Никита берёт бутерброд и отпивает ароматный напиток. Лейла сидит в его рубашке, чуть склонив голову. Она поджала ноги, а ладони греет о бокал. Солнечный свет из окна окутал её хрупкую фигуру невесомым одеялом тепла. Волосы густые, тёмно-русые, с мягким блеском, будто в них спряталось летнее солнце. Отдельные пряди иногда падали на щёку, и она машинально убирала их за ухо. Глаза красивые, цвета тёмного янтаря. Внимательный взгляд был всегда пугающим, так как почти проникал в глубины его души. Такая пронзительность давала ощущение, что его прочли как книгу и он не может что-либо утаить.

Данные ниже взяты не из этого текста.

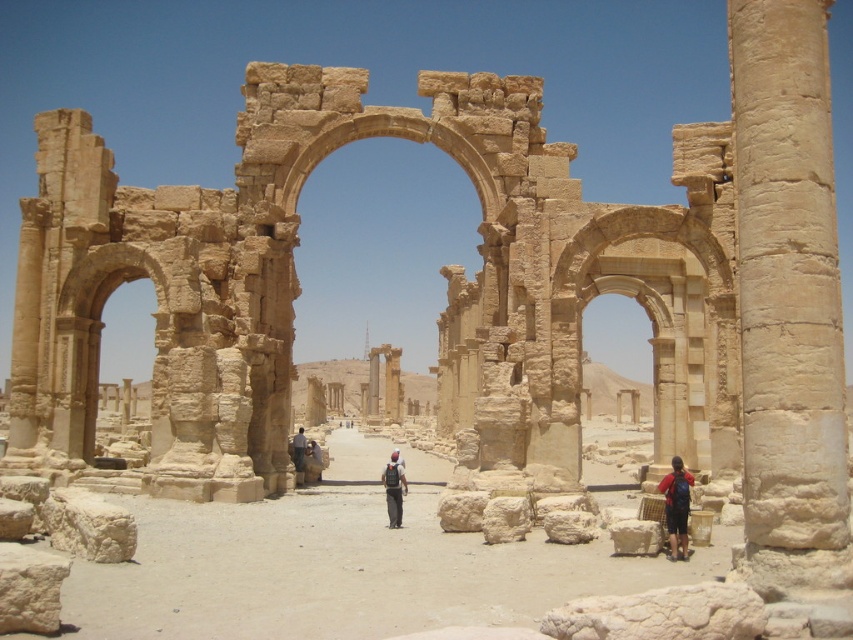 This screenshot has height=640, width=853. Identify the location of dark gray backpack at center. (393, 490).

Can you confirm if dark gray backpack at center is shorter than dark blue fabric backpack at center?

In fact, dark gray backpack at center may be taller than dark blue fabric backpack at center.

Identify the location of dark gray backpack at center. Image resolution: width=853 pixels, height=640 pixels. (393, 490).

Who is positioned more to the left, matte red backpack at lower right or dark gray backpack at center?

Positioned to the left is dark gray backpack at center.

Looking at this image, is the position of matte red backpack at lower right more distant than that of dark gray backpack at center?

No.

Image resolution: width=853 pixels, height=640 pixels. I want to click on matte red backpack at lower right, so click(x=676, y=506).

Can you confirm if beige stone column at right is thinner than dark blue fabric backpack at center?

No.

Which is behind, point (755, 328) or point (300, 438)?

The point (300, 438) is more distant.

Is point (828, 276) in front of point (294, 435)?

Yes.

Where is `beige stone column at right`? beige stone column at right is located at coordinates (788, 301). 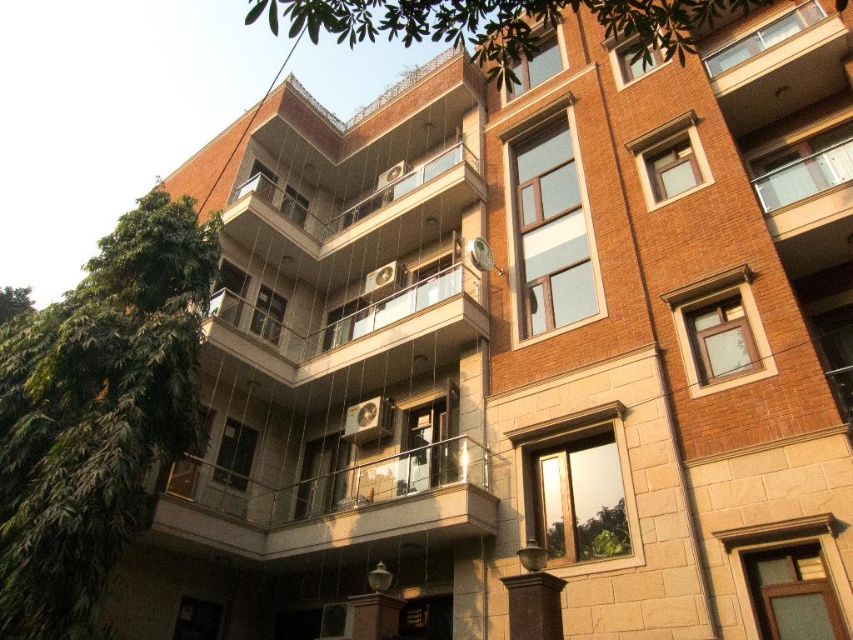 You are a window installer assessing the space between the green leafy tree at left and the metallic glass balcony at center. Can you determine if the tree is wider than the balcony?

The green leafy tree at left might be wider than metallic glass balcony at center, so the tree could potentially be wider than the balcony, but there is uncertainty in the measurement.

Based on the photo, you are standing in front of the residential building and want to take a photo of the green leafy tree at left. Based on its position, where should you aim your camera to capture it in the frame?

The green leafy tree at left is located at the 2D coordinates point (97,412), so you should aim your camera towards the lower left portion of the building to capture it in the frame. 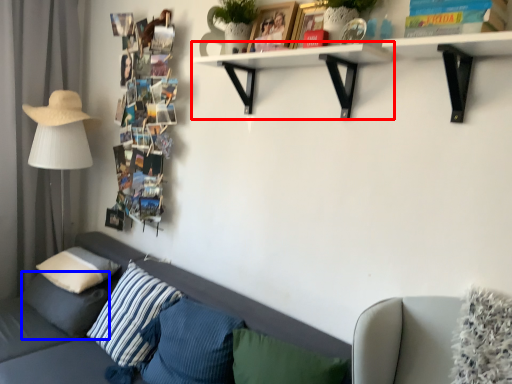 Question: Which object is further to the camera taking this photo, shelf (highlighted by a red box) or pillow (highlighted by a blue box)?

Choices:
 (A) shelf
 (B) pillow

Answer: (B) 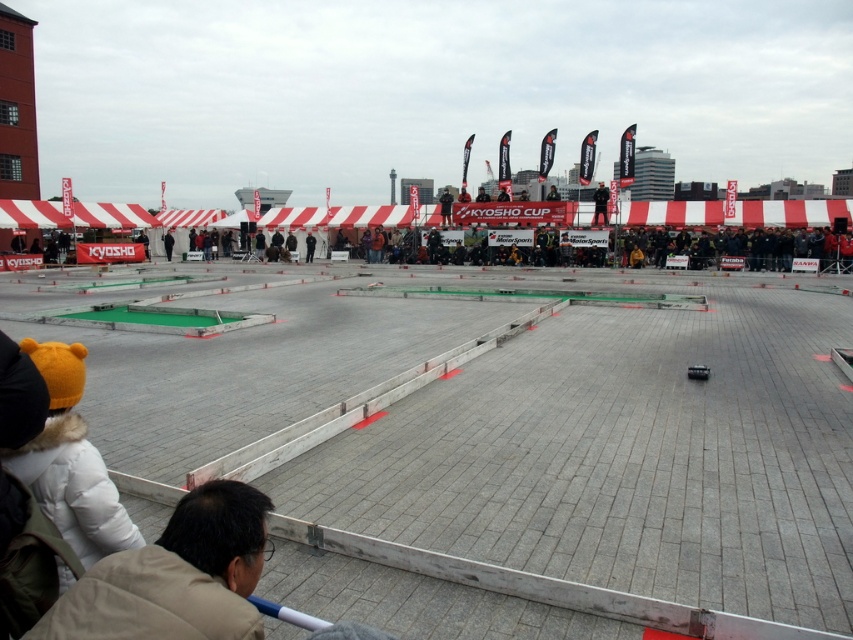 Question: Is beige fabric jacket at lower left wider than white fur-lined coat at lower left?

Choices:
 (A) no
 (B) yes

Answer: (B)

Question: Can you confirm if beige fabric jacket at lower left is positioned to the right of dark gray jacket at center?

Choices:
 (A) yes
 (B) no

Answer: (A)

Question: Which object appears closest to the camera in this image?

Choices:
 (A) white fur-lined coat at lower left
 (B) beige fabric jacket at lower left

Answer: (B)

Question: Which of the following is the closest to the observer?

Choices:
 (A) (28, 481)
 (B) (126, 632)

Answer: (B)

Question: Which of the following is the farthest from the observer?

Choices:
 (A) (38, 355)
 (B) (408, 346)

Answer: (B)

Question: Does concrete gray race track at center appear on the left side of beige fabric jacket at lower left?

Choices:
 (A) no
 (B) yes

Answer: (A) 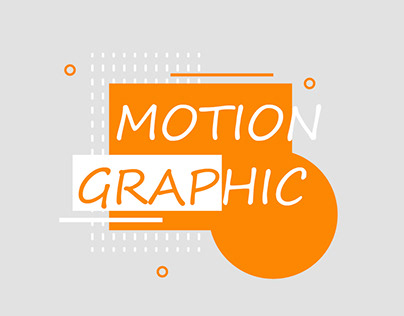 Where is `box`? box is located at coordinates (190, 167).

Улыбка девушки, едва заметная, но в ней было столько тепла, что казалось, она способна растопить даже самый холодный день. Её мягкий голос успокаивал. Такое бывало только в утренние часы, когда дневная суета еще не загружала своими проблемами или ненужными мелочами.
Каждое утро они говорят о своей жизни, об обычных вещах. Тему будущего стараются не трогать, чтобы не потерять ощущение утреннего благоденствия. А может боятся говорить о нём, чтобы не спугнуть счастье. Для этого они оставят день, а лучше вечер: все серьёзные вопросы на потом. Они тогда слушают друг друга, будто впитывают каждое слово, но в тоже время слышат только себя.
Лейла отпила и поставила кружку на стол:
— Знаешь, иногда я думаю… если бы всё остановить на этом мгновении, то было бы идеально.
Он, как обычно, улыбается:
— Ты опять о вечности? — делает глоток и морщится, ни то от горячего, ни то от крепости заваренного кофе. — Лучше давай договоримся: пока есть этот запах кофе и твой смех, я уже в раю.
Она смеётся. Чуть склоняясь к нему через весь стол, тянет губы, вытянутые в трубочку, дожидается ответ губ с той стороны:
— Ты умеешь говорить красивые слова, когда хочешь.
Он, шутливо:
— Это мой единственный конёк?
Она, более серьёзно:
— Я не знаю этого. Ты закрываешься. Будто рядом со мной боишься себя потерять.
Он отвёл взгляд в кружку, как будто там можно найти ответ, и сказал дежурное: «Всё будет хорошо».
Она лишь скептически усмехнулась.
И лишь теперь, глядя на этот кадр, Никита осознал, что именно в этом утреннем ответе, в её разочарованной улыбке и в его пустом обещании «всё будет хорошо», уже было предчувствие вечерней беды.